There are various benefits those are essential for increasing growth of market for the company. Such as:

  • Lower purchased price or costs.
  • Greater access to deliver products technology
  • Improve relationship of suppliers

            Limitations: It is not operating for longer period of time, the continual short-term hedging of repeated transactions can not limited effectiveness to an organization. Chances of illegal transactions are more.

Q4.

(a): Asymmetric information: It is said to be an effective information which fails and occurs in respect to one party to an economic transaction possesses high material information instead of another one. It is associated with the study of decisions that are related with various transactions.

(b): Moral hazard: It is a kind of situations under which one party gets concluded in a risky activities determining that it is safe from all kind of risk and other individual would incur those costs.

(c): Adverse selection: In common terms, a situation in which sellers have data that buyer does not have regarding few aspects of product quality. It some kind of tendency those in dangerous jobs or huge risk lifestyles to get certain kind of insurances.

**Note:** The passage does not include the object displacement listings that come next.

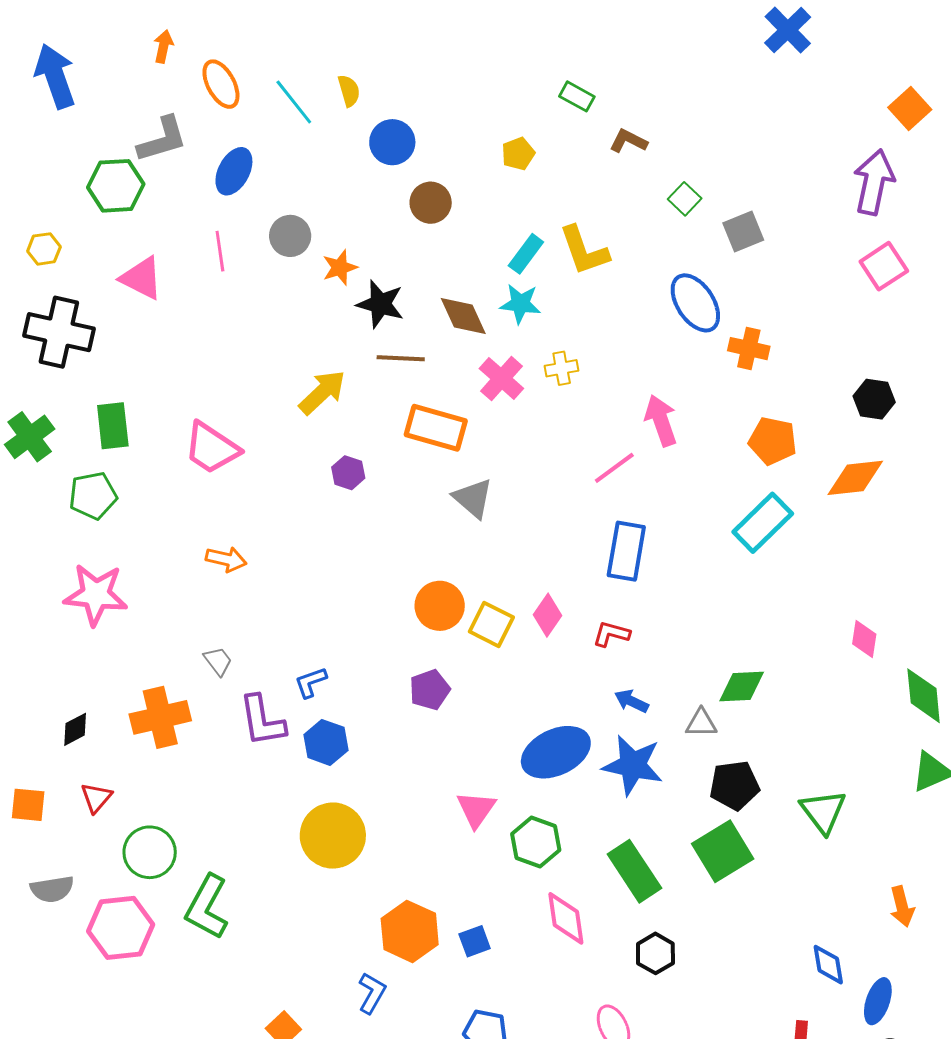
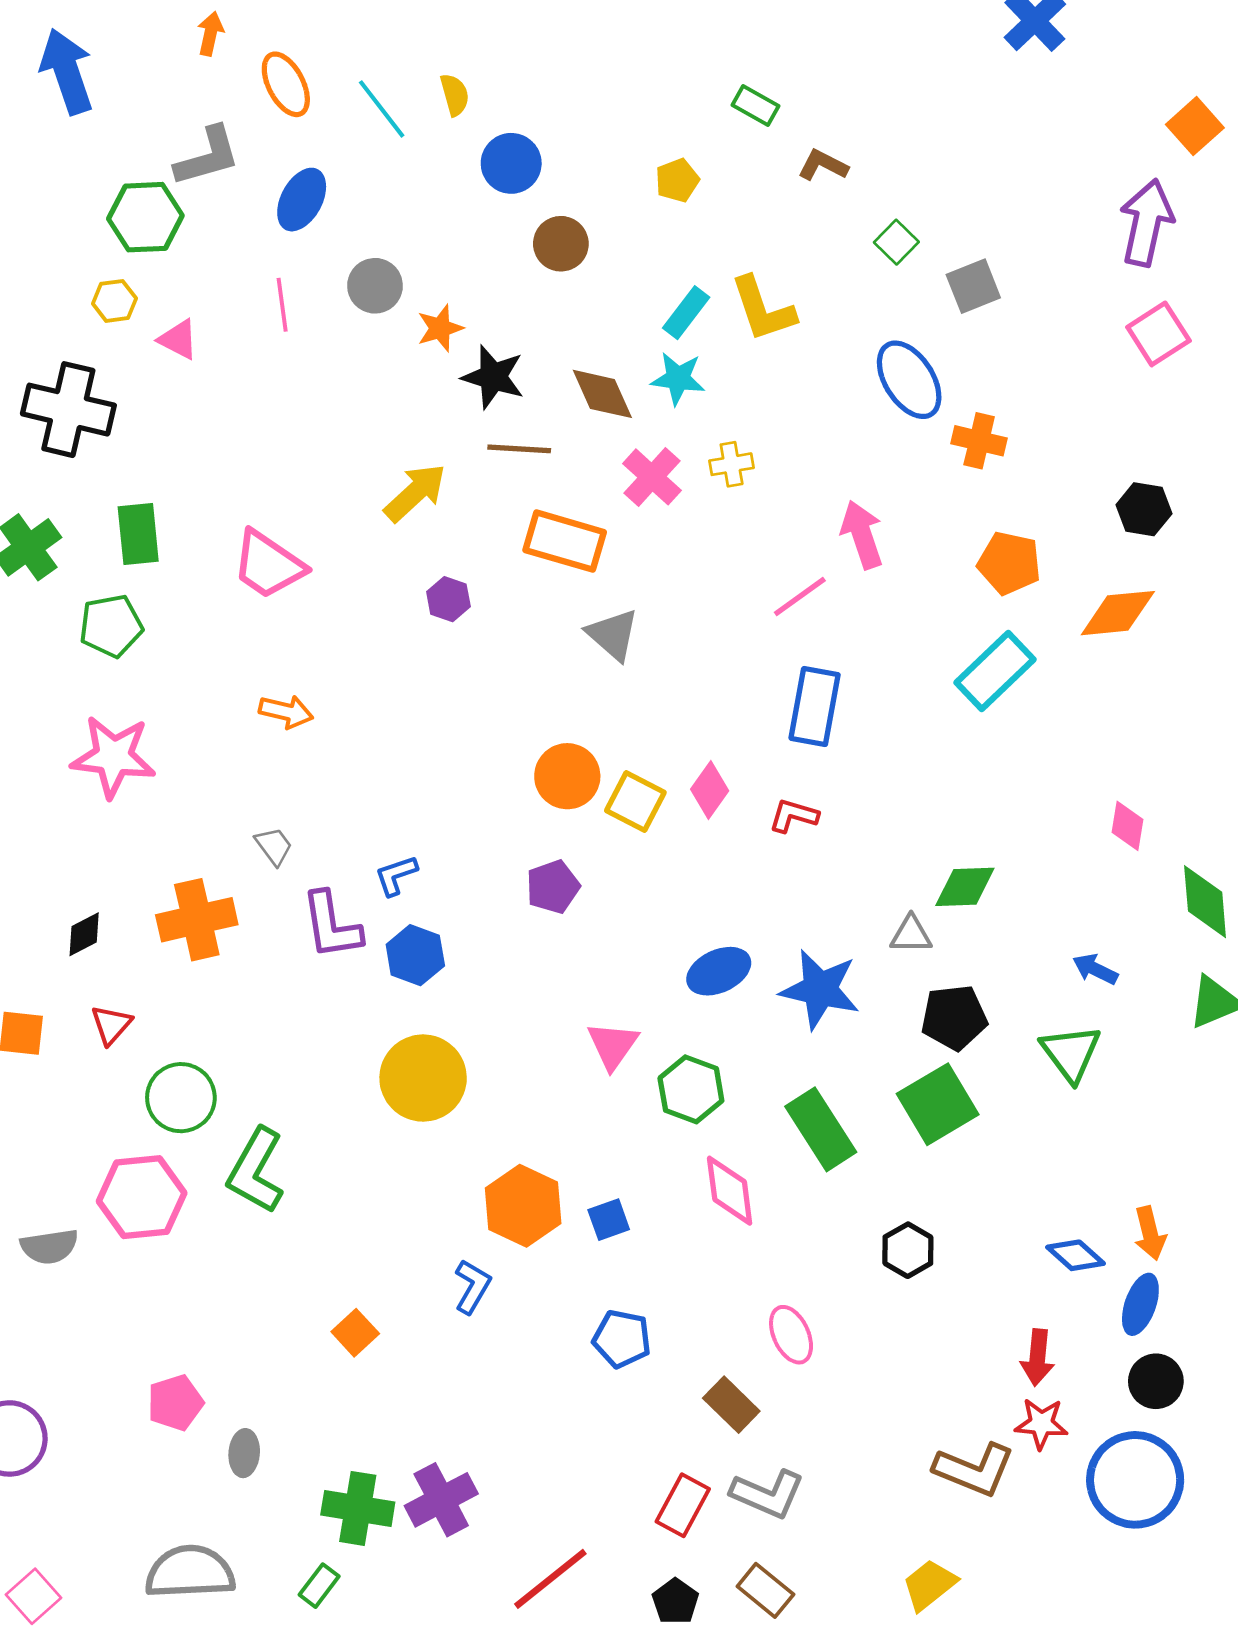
yellow hexagon: (44, 249) -> (114, 301), moved
pink triangle: (142, 278) -> (178, 339), size x0.7
blue arrow: (631, 701) -> (1095, 969), moved
blue ellipse: (556, 752) -> (719, 971), size x0.7
gray semicircle: (52, 889) -> (49, 1247), moved
orange arrow: (902, 906) -> (1150, 1233), moved
black hexagon: (655, 953) -> (908, 1250), moved
blue diamond: (828, 965) -> (1075, 1255), turned -39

Purpose of regulating foreign market:

There are certain regulations that are in place to ensure that the markets those are operating in more effective manner. It is essential requirement because there are certain environmental, social and government products and services that are effective for the company. It is necessary for an individual to which subjects financial institutions to certain needs that are essential for financial system. It is done to make proper regulation of all necessary transaction during the time to get more appropriate outcomes in near future time (McMorrow and Roeger, 2012).

CONCLUSION

From the above project report, it has been concluded that financial market is an essential place to make trading of various securities in effective manner. There are various rules and regulations are needed to be followed at the time of operating their business in more reliable and safe manner. They are aiming to regular the integrity of financial systems in more appropriate ways. Role and functions of a two important markets such as money and capital market.

REFERENCES

  • Ahmed, A. D., 2013. Effects of financial liberalization on financial market development and economic performance of the SSA region: An empirical assessment. Economic Modelling. 30. pp.261-273.
  • Breedon, F., Chadha, J. S. and Waters, A., 2012. The financial market impact of UK quantitative easing. Oxford Review of Economic Policy. 28(4). pp.702-728.
  • Claessens, S. and Forbes, K. eds., 2013. International financial contagion. Springer Science & Business Media.
  • Gigineishvili, M. N., 2011. Determinants of interest rate pass-through: Do macroeconomic conditions and financial market structure matter? (No. 11-176). International Monetary Fund.
  • Mayntz, R., 2012. Crisis and control: Institutional change in financial market regulation. Frankfurt am Main: Campus Verlag.
  • McMorrow, K. and Roeger, W., 2012. The economic and financial market consequences of global ageing. Springer Science & Business Media.
  • Paul, W. and Baschnagel, J., 2013. Stochastic processes. Springer.
  • Takayasu, H. ed., 2013. Empirical science of financial fluctuations: The advent of econophysics. Springer Science & Business Media.
  • Titman, S., Keown, A. J. and Martin, J. D., 2017. Financial management: Principles and applications. Pearson.
  • Tumminello, M. and et. al., 2012. Identification of clusters of investors from their real trading activity in a financial market. New Journal of Physics. 14(1). p.013041.
  • Volosovych, V., 2011. Measuring financial market integration over the long run: Is there a U-shape?. Journal of International Money and Finance. 30(7). pp.1535-1561.
  • Weinstein, B. A., CFPH LLC, 2011. Enhanced system and method for managing financial market information. U.S. Patent 7,890,396.